21      Les conclusions définitives de l’enquête figurent dans le règlement d’exécution (UE) n° 1238/2013 du Conseil, du 2 décembre 2013, instituant un droit antidumping définitif et collectant définitivement le droit antidumping provisoire institué sur les importations de modules photovoltaïques en silicium cristallin et leurs composants essentiels (cellules) originaires ou en provenance de la République populaire de Chine (JO L 325, p. 1, ci-après le « règlement définitif »).

22      Selon l’article 1er du règlement définitif, il est institué un droit antidumping définitif sur les importations de modules ou panneaux photovoltaïques en silicium cristallin et de cellules du type utilisé dans les modules ou panneaux photovoltaïques en silicium cristallin relevant de certains codes de la nomenclature douanière, originaires ou en provenance de la République populaire de Chine.

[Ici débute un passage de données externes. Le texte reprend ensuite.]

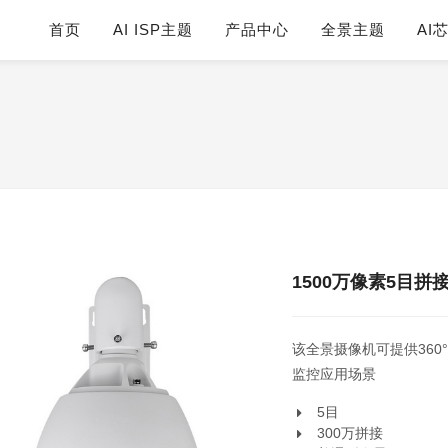
首页
AI ISP主题
产品中心
全景主题
AI
1500万像素5目拼
该全景摄像机可提供36
监控应用场景
5目
300万拼接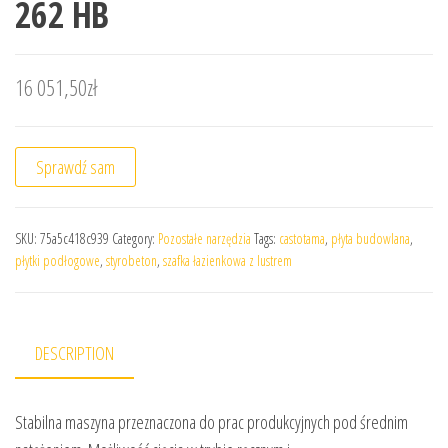
262 HB
16 051,50
zł
Sprawdź sam
SKU:
75a5c418c939
Category:
Pozostałe narzędzia
Tags:
castotama
,
płyta budowlana
,
płytki podłogowe
,
styrobeton
,
szafka łazienkowa z lustrem
DESCRIPTION
Stabilna maszyna przeznaczona do prac produkcyjnych pod średnim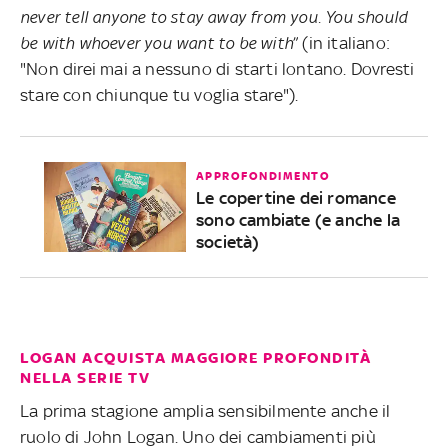
never tell anyone to stay away from you. You should
be with whoever you want to be with
” (in italiano:
"Non direi mai a nessuno di starti lontano. Dovresti
stare con chiunque tu voglia stare").
APPROFONDIMENTO
Le copertine dei romance
sono cambiate (e anche la
società)
LOGAN ACQUISTA MAGGIORE PROFONDITÀ
NELLA SERIE TV
La prima stagione amplia sensibilmente anche il
ruolo di John Logan. Uno dei cambiamenti più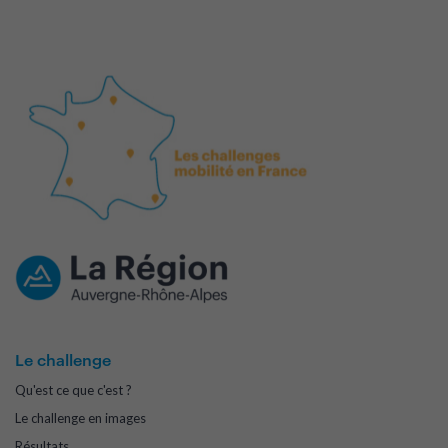
Le challenge
Qu'est ce que c'est ?
Le challenge en images
Résultats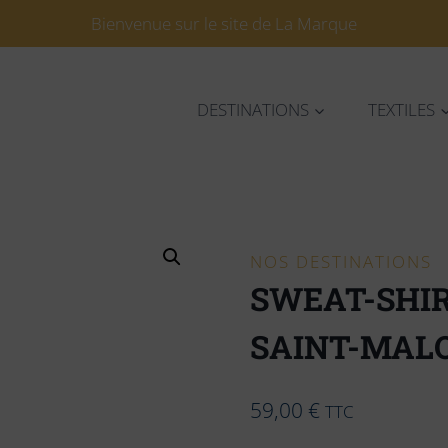
Bienvenue sur le site de La Marque
DESTINATIONS
TEXTILES
NOS DESTINATIONS
SWEAT-SHIR
SAINT-MALO 
59,00
€
TTC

23      Aux termes de l’article 3, paragraphe 1, du règlement définitif, qui s’applique à certains produits dont les références sont spécifiées au regard de la nomenclature douanière et qui sont facturés par des sociétés dont la Commission a accepté des engagements et dont les noms figurent à l’annexe de la décision d’exécution 2013/707, les importations déclarées pour la mise en libre pratique sont exonérées du droit antidumping institué par l’article 1er dudit règlement si certaines conditions sont respectées.

24      L’article 3, paragraphe 2, du règlement définitif énonce qu’une dette douanière naît au moment de l’acceptation de la déclaration de mise en libre pratique dès lors qu’il est établi qu’une ou plusieurs des conditions énoncées à l’article 3, paragraphe 1, n’ont pas été remplies ou lorsque la Commission retire son acceptation de l’engagement.

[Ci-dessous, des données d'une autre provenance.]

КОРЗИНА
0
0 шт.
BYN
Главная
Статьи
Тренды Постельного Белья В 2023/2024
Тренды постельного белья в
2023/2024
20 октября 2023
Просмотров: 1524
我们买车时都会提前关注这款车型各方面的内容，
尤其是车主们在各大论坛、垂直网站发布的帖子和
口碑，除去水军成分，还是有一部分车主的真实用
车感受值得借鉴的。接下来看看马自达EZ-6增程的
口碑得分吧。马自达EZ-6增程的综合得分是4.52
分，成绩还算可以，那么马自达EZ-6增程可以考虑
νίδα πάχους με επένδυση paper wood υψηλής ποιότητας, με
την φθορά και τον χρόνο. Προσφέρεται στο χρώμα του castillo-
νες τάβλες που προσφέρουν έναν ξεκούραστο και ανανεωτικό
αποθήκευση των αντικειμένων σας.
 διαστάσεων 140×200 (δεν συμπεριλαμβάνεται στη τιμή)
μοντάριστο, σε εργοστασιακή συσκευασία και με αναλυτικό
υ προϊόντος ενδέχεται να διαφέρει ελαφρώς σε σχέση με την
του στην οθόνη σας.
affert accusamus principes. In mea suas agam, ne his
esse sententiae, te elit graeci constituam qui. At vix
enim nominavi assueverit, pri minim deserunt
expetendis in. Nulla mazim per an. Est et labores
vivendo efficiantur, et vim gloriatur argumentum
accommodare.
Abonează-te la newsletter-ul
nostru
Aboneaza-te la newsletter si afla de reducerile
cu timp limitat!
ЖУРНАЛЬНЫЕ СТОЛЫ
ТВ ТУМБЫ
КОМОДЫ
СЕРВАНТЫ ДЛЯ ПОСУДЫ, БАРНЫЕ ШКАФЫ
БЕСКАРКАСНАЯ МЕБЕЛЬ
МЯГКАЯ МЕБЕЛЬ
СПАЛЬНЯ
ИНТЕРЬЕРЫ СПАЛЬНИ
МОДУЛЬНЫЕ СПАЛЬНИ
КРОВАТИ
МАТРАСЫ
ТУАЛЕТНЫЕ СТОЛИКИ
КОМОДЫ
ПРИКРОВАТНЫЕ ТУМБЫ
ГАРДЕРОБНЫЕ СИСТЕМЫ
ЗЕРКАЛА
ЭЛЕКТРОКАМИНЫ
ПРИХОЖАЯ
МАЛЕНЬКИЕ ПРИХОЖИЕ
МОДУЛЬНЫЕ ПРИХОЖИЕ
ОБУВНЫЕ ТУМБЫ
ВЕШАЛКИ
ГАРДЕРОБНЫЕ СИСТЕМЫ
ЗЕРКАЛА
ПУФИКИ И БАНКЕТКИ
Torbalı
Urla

 Procédure et conclusions des parties

25      Par requête déposée au greffe du Tribunal le 28 février 2014, les requérantes ont introduit le présent recours.

26      Par acte séparé, déposé au greffe du Tribunal le 31 mars 2014, les requérantes ont introduit, en vertu de l’article 278 TFUE et des articles 104 et suivants du règlement de procédure du Tribunal du 2 mai 1991, une demande de sursis à l’exécution de l’article 3 du règlement définitif, jusqu’à ce que le Tribunal ait statué au fond sur le présent recours.

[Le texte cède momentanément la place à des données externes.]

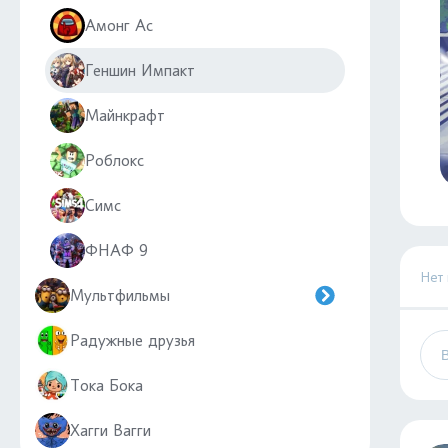
Амонг Ас
Геншин Импакт
Майнкрафт
Роблокс
Симс
ФНАФ 9
Нет
Мультфильмы
Радужные друзья
Тока Бока
Хагги Вагги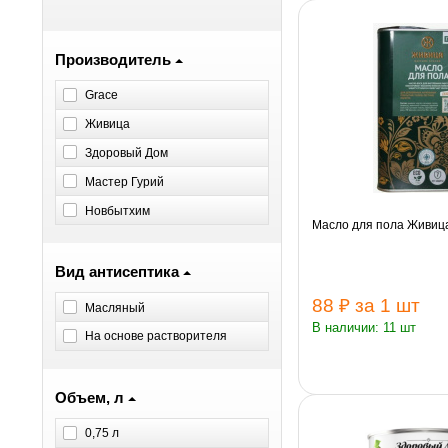
Производитель
Grace
Живица
Здоровый Дом
Мастер Гурий
Новбытхим
Масло для пола Живиц
Вид антисептика
88 ₽
за 1 шт
Масляный
В наличии: 11 шт
На основе растворителя
Объем, л
0,75 л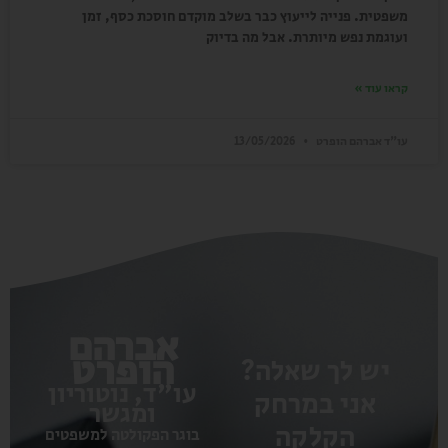
משפטית. פנייה לייעוץ כבר בשלב מוקדם חוסכת כסף, זמן
ועוגמת נפש מיותרת. אבל מה בדיוק
קראו עוד »
עו"ד אברהם הופרט
13/05/2026
אברהם
הופרט
יש לך שאלה?
עו"ד, נוטוריון
אני במרחק
ומגשר
הקלקה
בוגר הפקולטה למשפטים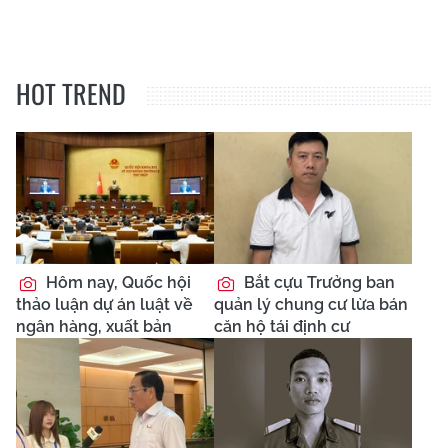
HOT TREND
Hôm nay, Quốc hội
Bắt cựu Trưởng ban
thảo luận dự án luật về
quản lý chung cư lừa bán
ngân hàng, xuất bản
căn hộ tái định cư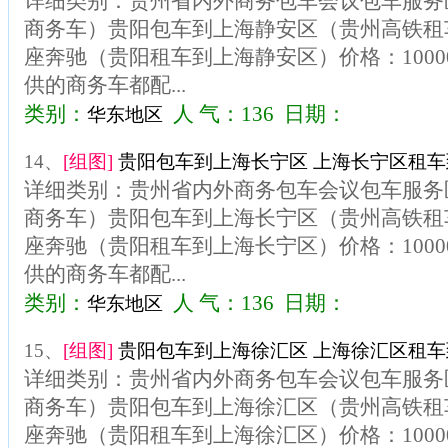
详细类别：贵州省内外商务包车会议包车服务区
商务车）贵阳包车到上海静安区（贵州高铁租车
座奔驰（贵阳租车到上海静安区）价格：100
供的商务车都配...
类别：
人 气：136 日期：
华东地区
14、
[组图]
贵阳包车到上海长宁区 上海长宁区租车到
详细类别：贵州省内外商务包车会议包车服务区
商务车）贵阳包车到上海长宁区（贵州高铁租车
座奔驰（贵阳租车到上海长宁区）价格：100
供的商务车都配...
类别：
人 气：136 日期：
华东地区
15、
[组图]
贵阳包车到上海徐汇区 上海徐汇区租车到
详细类别：贵州省内外商务包车会议包车服务区
商务车）贵阳包车到上海徐汇区（贵州高铁租车
座奔驰（贵阳租车到上海徐汇区）价格：100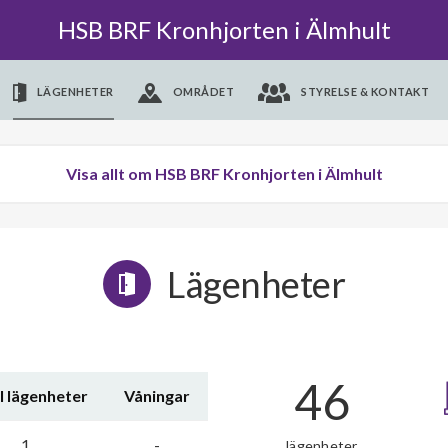
HSB BRF Kronhjorten i Älmhult
LÄGENHETER
OMRÅDET
STYRELSE & KONTAKT
Visa allt om HSB BRF Kronhjorten i Älmhult
Lägenheter
46
l lägenheter
Våningar
1
-
lägenheter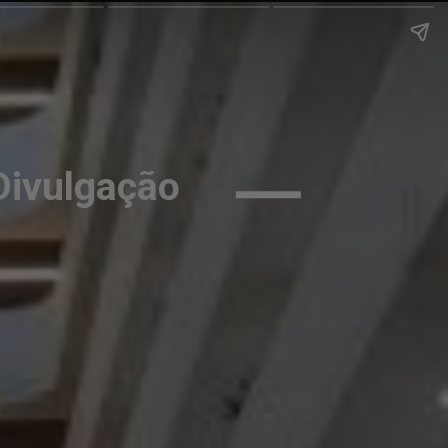
Divulgação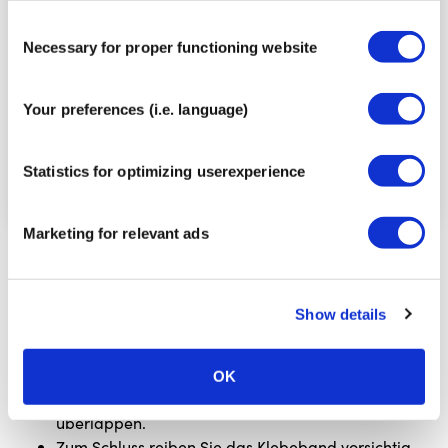
Consent
Necessary for proper functioning website
Selection
Your preferences (i.e. language)
Statistics for optimizing userexperience
Marketing for relevant ads
Reißen Sie das Trägerpapier in der Mitte ein und
falten Sie es auf beiden Seiten zurück.
Legen Sie die Mitte des Bandes mit maximaler
Show details
Dehnung unter die Ferse und führen Sie es entlang
beider Seiten der Achillessehne nach oben.
Bringen Sie einen zweiten Streifen auf die gleiche
OK
Weise an, wobei Sie das erste Band um etwa 1 cm
überlappen.
Zum Schluss reiben Sie das Klebeband vorsichtig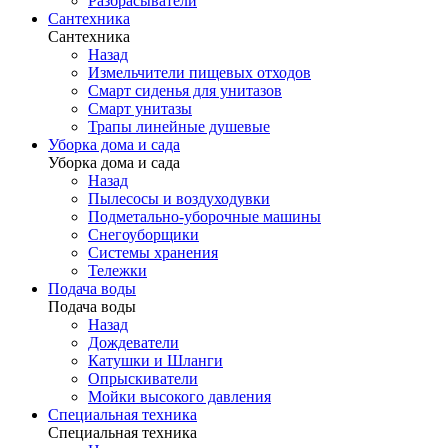
Разбрасыватели
Сантехника
Сантехника
Назад
Измельчители пищевых отходов
Смарт сиденья для унитазов
Смарт унитазы
Трапы линейные душевые
Уборка дома и сада
Уборка дома и сада
Назад
Пылесосы и воздуходувки
Подметально-уборочные машины
Снегоуборщики
Системы хранения
Тележки
Подача воды
Подача воды
Назад
Дождеватели
Катушки и Шланги
Опрыскиватели
Мойки высокого давления
Специальная техника
Специальная техника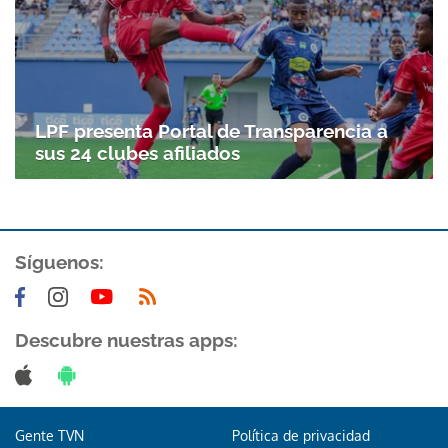
LPF presenta Portal de Transparencia a
sus 24 clubes afiliados
Síguenos:
Descubre nuestras apps:
Gente TVN
Política de privacidad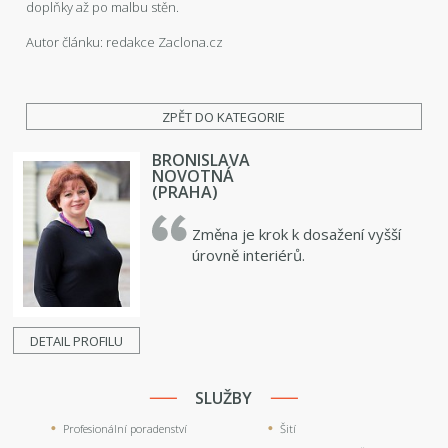
doplňky až po malbu stěn.
Autor článku: redakce Zaclona.cz
ZPĚT DO KATEGORIE
BRONISLAVA
NOVOTNÁ
(PRAHA)
Změna je krok k dosažení vyšší
úrovně interiérů.
DETAIL PROFILU
SLUŽBY
Profesionální poradenství
Šití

27      Par ordonnance du 23 mai 2014, SolarWorld e.a./Conseil (T‑141/14 R, EU:T:2014:281), le président du Tribunal a rejeté la demande de sursis à exécution pour défaut d’urgence.

28      Par acte déposé au greffe du Tribunal le 15 avril 2014, la Commission a demandé à intervenir au soutien des conclusions du Conseil de l’Union européenne. Le Conseil et les requérantes ont présenté leurs observations écrites, respectivement, les 30 avril et 15 mai 2014.

29      Par ordonnance du président de la cinquième chambre du Tribunal du 4 juin 2014, la Commission a été admise à intervenir.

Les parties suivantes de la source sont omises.